Allez visitez l’exposition de l’été du charmant musée de Milly la Forêt. Les oeuvres de Guillaume Roche et Sylvie Guyomard seront exposées sur les terres de Jean Cocteau et Niki de Saint Phalle, jusqu’au au 11 septembre 2022. Quelle belle occasion de visiter l'expo, la chapelle des Simples, le Cyclop, la maison de Cocteau... pour une journée "culture" à la campagne!!
Espace Culturel Paul Bédu 8 bis Rue Farnault, 91490 Milly-la-Forêt
Les 2 artistes sont exposés à la Galerie Isabelle Dedieu 3 rue de la Cité - 91580 Etréchy
Retrouvez l’extrait de l’article de Lise Chastang pour le web media M’Essone
« Les créations des deux artistes d’honneur semblent se compléter. Les reflets lumineux puissants des sculptures en inox de Guillaume Roche font écho à la quête de lumière de Sylvie Guyomard. Sa recherche de plein et de vide, de point d’équilibre ou de chute et la tumultueuse énergie qui se dégagent du métal, s’opposent au caractère plus profond et calme, presque introspectif, des peintures ou collages de Sylvie Guyomard. Les deux artistes ont d’ailleurs été réunis quelques fois, à leur surprise, lors d’expositions, mais c’est la première fois qu’ils le sont à Milly-la-Forêt.
Guillaume Roche : “J’adore être avec les œuvres de Sylvie qui sont ce que je ne suis pas. “C’est un endroit particulier pour moi, a déclaré Guillaume Roche lors du vernissage du salon. C’est le berceau d’un certain nombre d’artistes que j’ai côtoyés. Cet endroit résonne en moi.” L’artiste qui travaille à Etréchy, a en effet collaboré avec de nombreux artistes reconnus comme César, Dali, Dubuffet, etc. et des architectes de renom. Ses œuvres monumentales sont intégrées dans l’espace public de plusieurs villes de France et s’exposent dans des galeries à Dubaï, au Liban ou à Singapour.

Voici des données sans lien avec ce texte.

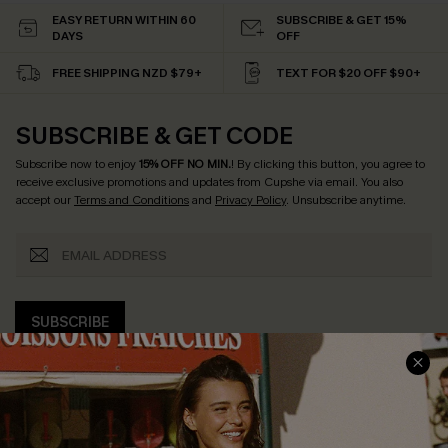
EASY RETURN WITHIN 60
SUBSCRIBE & GET 15%
DAYS
OFF
FREE SHIPPING NZD $79+
TEXT FOR $20 OFF $90+
SUBSCRIBE & GET CODE
Subscribe now to enjoy
15% OFF NO MIN.
! By clicking this button, you agree to
receive exclusive promotions and updates from Cupshe via email. You also
accept our
Terms and Conditions
and
Privacy Policy
. Unsubscribe anytime.
SUBSCRIBE
COMPANY INFO
SERVICE CENTER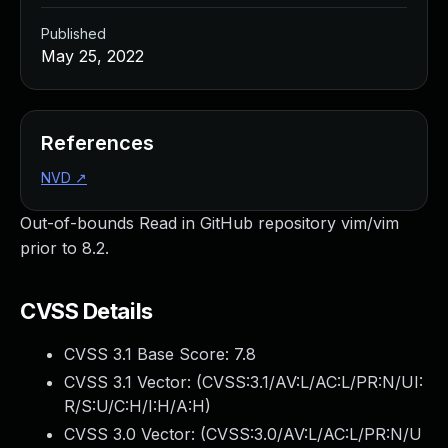
Published
May 25, 2022
References
NVD
↗
Out-of-bounds Read in GitHub repository vim/vim
prior to 8.2.
CVSS Details
CVSS 3.1 Base Score:
7.8
CVSS 3.1 Vector: (
CVSS:3.1/AV:L/AC:L/PR:N/UI:
R/S:U/C:H/I:H/A:H
)
CVSS 3.0 Vector: (
CVSS:3.0/AV:L/AC:L/PR:N/U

Sylvie Guyomard, en quête de lumière
Sylvie Guyomard travaille maintenant dans le Var, mais a vécu auparavant en Île-de-France. Elle connaissait de l’Essonne la cathédrale d’Évry pour laquelle elle a œuvré, aux côtés de Louis Cane, à la réalisation du tabernacle. Elle a été son assistante pendant quinze ans, avant de suivre sa propre voie. “Au départ, je travaillais beaucoup sur l’ardoise. J’avais toujours cette recherche de lumière derrière”, explique-t-elle. Les reflets et les ombres sur la matière sombre et minérale ont laissé place à ceux de ses tableaux bleu outremer ou de Prusse et les travaille comme le ferait Pierre Soulages jouant de la lumière sur le noir, elle poursuit sa “quête de lumière” dans la matière bleue de sa peinture à l’huile. Sylvie Guyomard confronte les matières, comme ici, la feuille d’argent et la nacre. Aussi, dans d’autres de ses créations, elle expérimente “la confrontation des matières”. “J’aime associer une matière noble et une matière classique”, décrypte Sylvie Guyomard. Ainsi, la feuille d’argent ou d’or côtoie le papier et crée “des espaces de vibration différents selon la façon dont on les regarde”. Mais, au-delà de ce travail sur la lumière, l’artiste utilise des symboliques fortes : “ce papier recyclé est venu d’Inde. Je me suis inspirée d’un texte de Jules Montchanin sur sa philosophie du désert”. Cet abbé, qui militait pour des échanges interreligieux, était parti prêché en Inde à la veille de la Seconde Guerre mondiale. Le papier utilisé par Sylvie Guyomard est fabriqué dans une manufacture vieille de 400 ans, à partir de vêtements en coton. Assemblé en petits morceaux sur la toile, il forme les vaguelettes d’un désert de sable blanc. “Je suis plutôt dans la monochromie”, conclut Sylvie Guyomard dans un sourire. Lumineux.